I typed the word “honest” in capital letters as I cannot tell you how much I find this quote inspiring to me. ‎This quote at its best teaches us writers in general (whether they be bloggers, published authors, print journalists, online journalists, novelists, short story writers, or even mere Facebook updates’ creators) that nothing can substitute integrity and honesty.

But for some reason I cannot fathom why some writers plunge themselves into this kind of abyss named politics a little bit too far.‎ Take Indonesian moslem writer Jonru Ginting as an example. The self-proclaimed writer, entrepreneur, and internet marketer (as he himself stated on jonru.net). He is allegedly to be the culprit behind the photo showing Jokowi as a priest at a church giving sermons according to islamtoleran.com (another site with unknown track records). The photo was found to be photoshopped and thus fake. Jonru (@jonru) himself denied the accusation via Twitter and Facebook. But long before that, when Egypt crisis broke last year, he was reportedly releasing a hoax to change the perception of those who did not believe in the sincerety of Ikhwanul Muslimin movement (source: badaruzz on http://www.kaskus.co.id, 14/07/2014). He was said to have used a photo of a smiling corpse, with the intention of convincing readers that Ikhwanul Muslimin casualties were died heroes. But the photo was found to be sourced from the web. The photo was allegedly taken from Malaysia, where the woman was only mimicking and acting as a corpse during a simulation of taking care of dead body before the burial based on Islamic regulations.

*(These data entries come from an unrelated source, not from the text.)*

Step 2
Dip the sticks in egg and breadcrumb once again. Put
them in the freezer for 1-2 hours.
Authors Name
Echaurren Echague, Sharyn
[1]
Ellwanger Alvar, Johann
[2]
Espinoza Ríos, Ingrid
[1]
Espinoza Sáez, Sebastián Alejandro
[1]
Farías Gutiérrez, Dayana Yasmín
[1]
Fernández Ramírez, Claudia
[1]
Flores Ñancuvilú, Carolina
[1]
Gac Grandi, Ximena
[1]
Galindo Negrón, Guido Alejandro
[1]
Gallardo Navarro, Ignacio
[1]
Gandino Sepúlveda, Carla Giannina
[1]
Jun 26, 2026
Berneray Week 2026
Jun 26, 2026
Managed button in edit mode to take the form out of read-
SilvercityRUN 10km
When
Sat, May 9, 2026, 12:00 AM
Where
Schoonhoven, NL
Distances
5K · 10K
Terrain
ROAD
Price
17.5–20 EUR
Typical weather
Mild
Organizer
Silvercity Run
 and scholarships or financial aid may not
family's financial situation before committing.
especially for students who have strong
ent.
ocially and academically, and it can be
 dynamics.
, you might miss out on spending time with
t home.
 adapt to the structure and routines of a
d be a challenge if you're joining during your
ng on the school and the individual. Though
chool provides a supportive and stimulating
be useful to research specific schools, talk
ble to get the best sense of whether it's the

I am not going too comprehensive about who is wrong or right in this politically sensitive case but it may also be due to the implications of his involvement as a cadre of Partai Keadilan Sejahtera (PKS) , who openly criticizes and frequently attacks Jokowi on his Twitter account and Facebook fanpage (https://www.facebook.com/jonru.page).

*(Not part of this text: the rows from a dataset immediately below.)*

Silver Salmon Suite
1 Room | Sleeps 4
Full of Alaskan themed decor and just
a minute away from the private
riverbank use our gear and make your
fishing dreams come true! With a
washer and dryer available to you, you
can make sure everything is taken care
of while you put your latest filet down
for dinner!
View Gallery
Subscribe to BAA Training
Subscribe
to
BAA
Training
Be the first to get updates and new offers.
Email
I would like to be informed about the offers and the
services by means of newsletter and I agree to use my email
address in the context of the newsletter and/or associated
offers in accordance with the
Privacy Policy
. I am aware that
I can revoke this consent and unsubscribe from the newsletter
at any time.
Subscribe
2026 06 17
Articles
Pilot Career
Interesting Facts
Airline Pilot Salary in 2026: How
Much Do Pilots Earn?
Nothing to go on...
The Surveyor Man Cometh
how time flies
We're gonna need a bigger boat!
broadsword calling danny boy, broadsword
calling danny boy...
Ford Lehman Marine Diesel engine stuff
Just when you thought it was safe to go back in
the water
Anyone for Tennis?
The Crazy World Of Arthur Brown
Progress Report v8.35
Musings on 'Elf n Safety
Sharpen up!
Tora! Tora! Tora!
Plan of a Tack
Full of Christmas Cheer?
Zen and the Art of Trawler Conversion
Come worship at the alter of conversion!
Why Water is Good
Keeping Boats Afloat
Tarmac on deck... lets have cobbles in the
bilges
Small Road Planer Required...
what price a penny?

And that being said, I am not either about to judge him for being a politically biased writer ‎because that is his own preference entirely. Yet, what I want to highlight is how perilous it may get when you involved in affairs such as politics as you may lose your integrity and neutrality as a writer. Because as far as I can see, those two things are the most invaluable and intangible assets for writers of all kinds. You can tell lies in fictional works as much as you want but never ever spread lies in your reports, non-fictional works since it may put your credibility at stake.

Because I believe there is NO fine line between liers and truth tellers in writing. Either you tell a complete lie that still makes sense of course in some way (i.e. fictional authors) or tell the “truth” ‎as far as you possibly can do (i.e. reporters). Certainly, subjectivity may intrude in between but can subjectivity or bias leads a writer to lies or even worse libels, or defamation? Have your say.